**Pixel coordinate grounding data:**
########

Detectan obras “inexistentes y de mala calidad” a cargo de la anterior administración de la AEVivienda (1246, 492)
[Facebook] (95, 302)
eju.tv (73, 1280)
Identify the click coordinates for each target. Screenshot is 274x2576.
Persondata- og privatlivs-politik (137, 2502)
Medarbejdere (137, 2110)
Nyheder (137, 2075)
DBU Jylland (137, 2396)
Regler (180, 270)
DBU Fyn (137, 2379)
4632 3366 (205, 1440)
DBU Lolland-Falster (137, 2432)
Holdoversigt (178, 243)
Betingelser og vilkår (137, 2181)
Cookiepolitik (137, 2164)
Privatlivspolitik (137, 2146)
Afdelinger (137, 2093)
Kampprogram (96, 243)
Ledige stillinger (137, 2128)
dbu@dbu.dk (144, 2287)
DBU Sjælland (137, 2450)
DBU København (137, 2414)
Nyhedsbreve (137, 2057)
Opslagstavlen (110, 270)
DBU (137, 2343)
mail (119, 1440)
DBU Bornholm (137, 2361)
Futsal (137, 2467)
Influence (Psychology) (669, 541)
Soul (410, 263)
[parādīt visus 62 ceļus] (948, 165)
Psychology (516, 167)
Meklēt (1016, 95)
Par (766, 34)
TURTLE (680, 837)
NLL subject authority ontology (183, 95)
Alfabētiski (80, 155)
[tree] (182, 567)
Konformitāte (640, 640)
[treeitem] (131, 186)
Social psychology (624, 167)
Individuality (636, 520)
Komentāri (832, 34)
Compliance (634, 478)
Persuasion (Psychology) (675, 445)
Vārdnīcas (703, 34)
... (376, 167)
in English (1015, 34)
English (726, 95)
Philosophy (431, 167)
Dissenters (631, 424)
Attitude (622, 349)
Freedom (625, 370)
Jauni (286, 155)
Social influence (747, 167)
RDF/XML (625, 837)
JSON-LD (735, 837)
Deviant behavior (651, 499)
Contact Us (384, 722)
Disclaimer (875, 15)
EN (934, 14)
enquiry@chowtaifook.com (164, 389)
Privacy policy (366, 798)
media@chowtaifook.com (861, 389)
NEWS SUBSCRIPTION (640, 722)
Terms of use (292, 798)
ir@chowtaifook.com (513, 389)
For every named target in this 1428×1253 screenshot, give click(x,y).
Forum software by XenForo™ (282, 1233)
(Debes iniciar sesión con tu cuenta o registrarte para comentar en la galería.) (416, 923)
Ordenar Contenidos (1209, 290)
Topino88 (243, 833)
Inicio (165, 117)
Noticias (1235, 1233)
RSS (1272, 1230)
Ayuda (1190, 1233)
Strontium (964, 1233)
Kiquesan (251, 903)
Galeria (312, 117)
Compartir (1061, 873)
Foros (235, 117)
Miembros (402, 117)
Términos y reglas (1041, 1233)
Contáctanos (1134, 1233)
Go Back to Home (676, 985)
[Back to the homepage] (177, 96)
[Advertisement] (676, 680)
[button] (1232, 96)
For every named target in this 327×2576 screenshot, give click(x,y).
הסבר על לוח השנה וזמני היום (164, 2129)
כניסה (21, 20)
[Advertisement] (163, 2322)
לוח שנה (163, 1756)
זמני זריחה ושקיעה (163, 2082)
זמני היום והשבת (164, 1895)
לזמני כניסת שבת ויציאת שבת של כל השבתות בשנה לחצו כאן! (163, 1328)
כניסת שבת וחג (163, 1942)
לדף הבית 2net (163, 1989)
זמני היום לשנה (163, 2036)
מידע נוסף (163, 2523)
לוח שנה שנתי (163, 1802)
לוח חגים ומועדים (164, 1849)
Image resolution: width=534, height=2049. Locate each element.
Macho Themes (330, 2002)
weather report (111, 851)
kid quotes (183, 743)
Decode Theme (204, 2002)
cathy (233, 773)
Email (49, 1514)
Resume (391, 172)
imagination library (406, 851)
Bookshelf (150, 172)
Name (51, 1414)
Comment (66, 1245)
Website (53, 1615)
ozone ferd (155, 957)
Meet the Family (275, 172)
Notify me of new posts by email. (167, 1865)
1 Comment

########

**TASK GOAL:** The complete set of entries above must be reproduced verbatim.

**RESULT OF THIS EXERCISE:**
Detectan obras “inexistentes y de mala calidad” a cargo de la anterior administración de la AEVivienda (1246, 492)
[Facebook] (95, 302)
eju.tv (73, 1280)
Identify the click coordinates for each target. Screenshot is 274x2576.
Persondata- og privatlivs-politik (137, 2502)
Medarbejdere (137, 2110)
Nyheder (137, 2075)
DBU Jylland (137, 2396)
Regler (180, 270)
DBU Fyn (137, 2379)
4632 3366 (205, 1440)
DBU Lolland-Falster (137, 2432)
Holdoversigt (178, 243)
Betingelser og vilkår (137, 2181)
Cookiepolitik (137, 2164)
Privatlivspolitik (137, 2146)
Afdelinger (137, 2093)
Kampprogram (96, 243)
Ledige stillinger (137, 2128)
dbu@dbu.dk (144, 2287)
DBU Sjælland (137, 2450)
DBU København (137, 2414)
Nyhedsbreve (137, 2057)
Opslagstavlen (110, 270)
DBU (137, 2343)
mail (119, 1440)
DBU Bornholm (137, 2361)
Futsal (137, 2467)
Influence (Psychology) (669, 541)
Soul (410, 263)
[parādīt visus 62 ceļus] (948, 165)
Psychology (516, 167)
Meklēt (1016, 95)
Par (766, 34)
TURTLE (680, 837)
NLL subject authority ontology (183, 95)
Alfabētiski (80, 155)
[tree] (182, 567)
Konformitāte (640, 640)
[treeitem] (131, 186)
Social psychology (624, 167)
Individuality (636, 520)
Komentāri (832, 34)
Compliance (634, 478)
Persuasion (Psychology) (675, 445)
Vārdnīcas (703, 34)
... (376, 167)
in English (1015, 34)
English (726, 95)
Philosophy (431, 167)
Dissenters (631, 424)
Attitude (622, 349)
Freedom (625, 370)
Jauni (286, 155)
Social influence (747, 167)
RDF/XML (625, 837)
JSON-LD (735, 837)
Deviant behavior (651, 499)
Contact Us (384, 722)
Disclaimer (875, 15)
EN (934, 14)
enquiry@chowtaifook.com (164, 389)
Privacy policy (366, 798)
media@chowtaifook.com (861, 389)
NEWS SUBSCRIPTION (640, 722)
Terms of use (292, 798)
ir@chowtaifook.com (513, 389)
For every named target in this 1428×1253 screenshot, give click(x,y).
Forum software by XenForo™ (282, 1233)
(Debes iniciar sesión con tu cuenta o registrarte para comentar en la galería.) (416, 923)
Ordenar Contenidos (1209, 290)
Topino88 (243, 833)
Inicio (165, 117)
Noticias (1235, 1233)
RSS (1272, 1230)
Ayuda (1190, 1233)
Strontium (964, 1233)
Kiquesan (251, 903)
Galeria (312, 117)
Compartir (1061, 873)
Foros (235, 117)
Miembros (402, 117)
Términos y reglas (1041, 1233)
Contáctanos (1134, 1233)
Go Back to Home (676, 985)
[Back to the homepage] (177, 96)
[Advertisement] (676, 680)
[button] (1232, 96)
For every named target in this 327×2576 screenshot, give click(x,y).
הסבר על לוח השנה וזמני היום (164, 2129)
כניסה (21, 20)
[Advertisement] (163, 2322)
לוח שנה (163, 1756)
זמני זריחה ושקיעה (163, 2082)
זמני היום והשבת (164, 1895)
לזמני כניסת שבת ויציאת שבת של כל השבתות בשנה לחצו כאן! (163, 1328)
כניסת שבת וחג (163, 1942)
לדף הבית 2net (163, 1989)
זמני היום לשנה (163, 2036)
מידע נוסף (163, 2523)
לוח שנה שנתי (163, 1802)
לוח חגים ומועדים (164, 1849)
Image resolution: width=534, height=2049. Locate each element.
Macho Themes (330, 2002)
weather report (111, 851)
kid quotes (183, 743)
Decode Theme (204, 2002)
cathy (233, 773)
Email (49, 1514)
Resume (391, 172)
imagination library (406, 851)
Bookshelf (150, 172)
Name (51, 1414)
Comment (66, 1245)
Website (53, 1615)
ozone ferd (155, 957)
Meet the Family (275, 172)
Notify me of new posts by email. (167, 1865)
1 Comment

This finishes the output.